(Saved data entries)
===

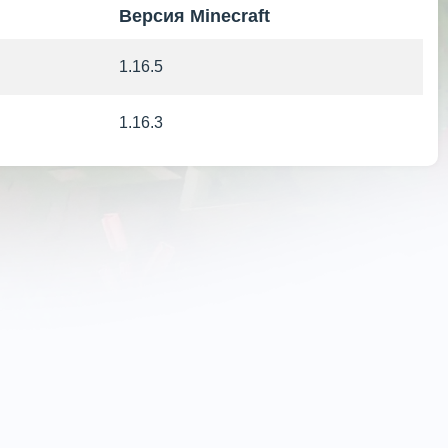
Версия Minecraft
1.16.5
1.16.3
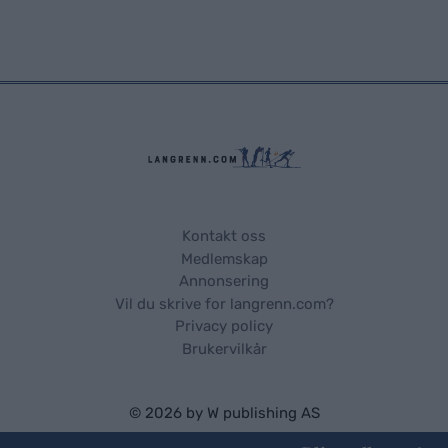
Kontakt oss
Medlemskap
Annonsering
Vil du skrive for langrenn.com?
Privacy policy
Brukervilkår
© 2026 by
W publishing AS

===

* **WHAT THE EXERCISE ASKS**
Your task is to transcribe the line containing "Annonsering" and every line after it, through the last line of the data, exactly as written and with nothing more.

* **COMPLETED TASK**
Annonsering
Vil du skrive for langrenn.com?
Privacy policy
Brukervilkår
© 2026 by
W publishing AS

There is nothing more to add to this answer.